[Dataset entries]

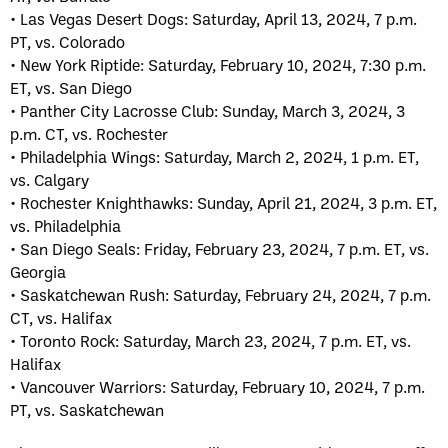
• Las Vegas Desert Dogs: Saturday, April 13, 2024, 7 p.m.
PT, vs. Colorado
• New York Riptide: Saturday, February 10, 2024, 7:30 p.m.
ET, vs. San Diego
• Panther City Lacrosse Club: Sunday, March 3, 2024, 3
p.m. CT, vs. Rochester
• Philadelphia Wings: Saturday, March 2, 2024, 1 p.m. ET,
vs. Calgary
• Rochester Knighthawks: Sunday, April 21, 2024, 3 p.m. ET,
vs. Philadelphia
• San Diego Seals: Friday, February 23, 2024, 7 p.m. ET, vs.
Georgia
• Saskatchewan Rush: Saturday, February 24, 2024, 7 p.m.
CT, vs. Halifax
• Toronto Rock: Saturday, March 23, 2024, 7 p.m. ET, vs.
Halifax
• Vancouver Warriors: Saturday, February 10, 2024, 7 p.m.
PT, vs. Saskatchewan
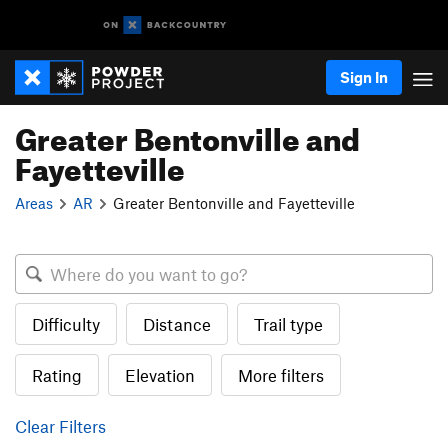
Sign In
Greater Bentonville and
Fayetteville
Areas
AR
Greater Bentonville and Fayetteville
Difficulty
Distance
Trail type
Rating
Elevation
More filters
Clear Filters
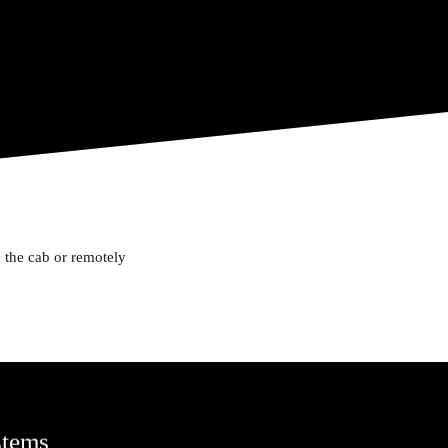
 the cab or remotely
stems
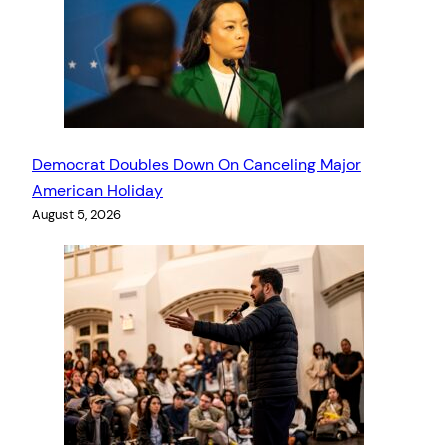
Democrat Doubles Down On Canceling Major
American Holiday
August 5, 2026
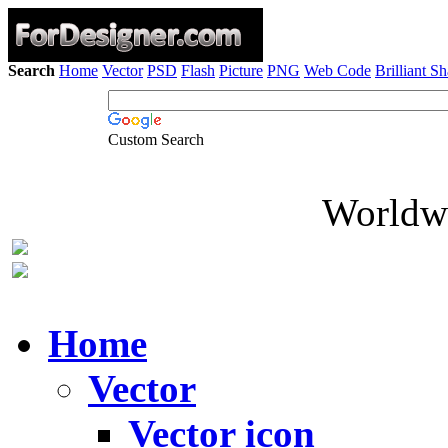
Search
Home
Vector
PSD
Flash
Picture
PNG
Web Code
Brilliant S
Custom Search
Worldwi
Home
Vector
Vector icon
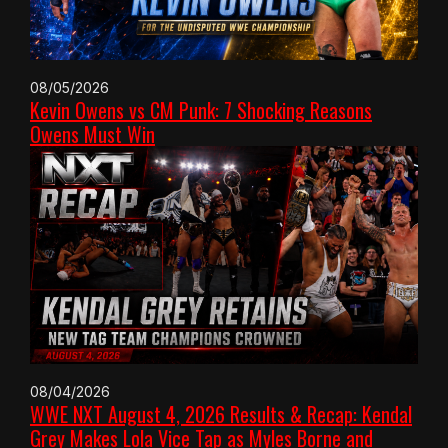
08/05/2026
Kevin Owens vs CM Punk: 7 Shocking Reasons
Owens Must Win
08/04/2026
WWE NXT August 4, 2026 Results & Recap: Kendal
Grey Makes Lola Vice Tap as Myles Borne and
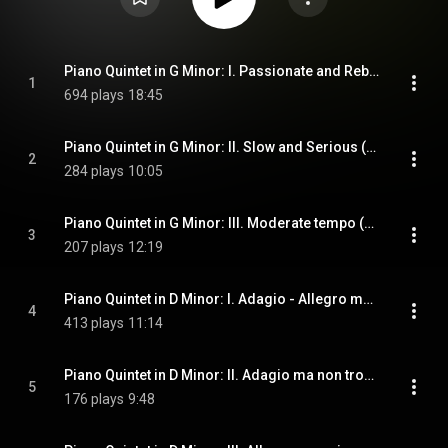
Piano Quintet in G Minor: I. Passionate and Rebellious (Tempo moderato)
1
694 plays
18:45
Piano Quintet in G Minor: II. Slow and Serious (Lento serioso)
2
284 plays
10:05
Piano Quintet in G Minor: III. Moderate tempo (Tempo moderato) - Allegro vivace - Lento con gran'espressione
3
207 plays
12:19
Piano Quintet in D Minor: I. Adagio - Allegro moderato - Adagio e sostenuto
4
413 plays
11:14
Piano Quintet in D Minor: II. Adagio ma non troppo - Allegro con brio - Adagio ma non troppo
5
176 plays
9:48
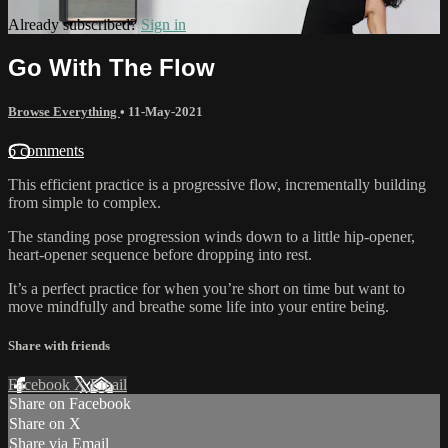
Already subscribed?
Sign in
Go With The Flow
Browse Everything
•
11-May-2021
6 comments
This efficient practice is a progressive flow, incrementally building
from simple to complex.
The standing pose progression winds down to a little hip-opener,
heart-opener sequence before dropping into rest.
It’s a perfect practice for when you’re short on time but want to
move mindfully and breathe some life into your entire being.
Share with friends
Facebook
X
Email
Share on Facebook
Share on X
Share via Email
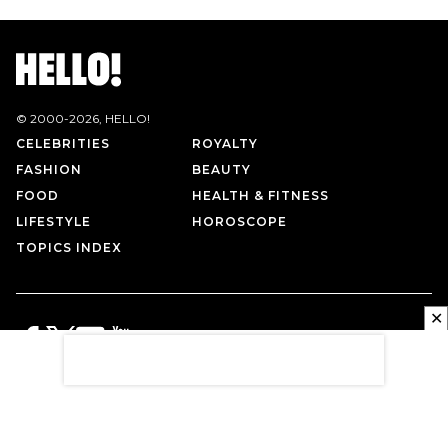
© 2000-
2026
, HELLO!
CELEBRITIES
ROYALTY
FASHION
BEAUTY
FOOD
HEALTH & FITNESS
LIFESTYLE
HOROSCOPE
TOPICS INDEX
✕
PRIVACY POLICY
CONTACT US
TERMS OF USE
ABOUT US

What is being asked: The required output is every line above from the one with "Browse Everything" down to the one with "It’s a perfect", restated word for word, ends included.

Your response:
Browse Everything
•
11-May-2021
6 comments
This efficient practice is a progressive flow, incrementally building
from simple to complex.
The standing pose progression winds down to a little hip-opener,
heart-opener sequence before dropping into rest.
It’s a perfect practice for when you’re short on time but want to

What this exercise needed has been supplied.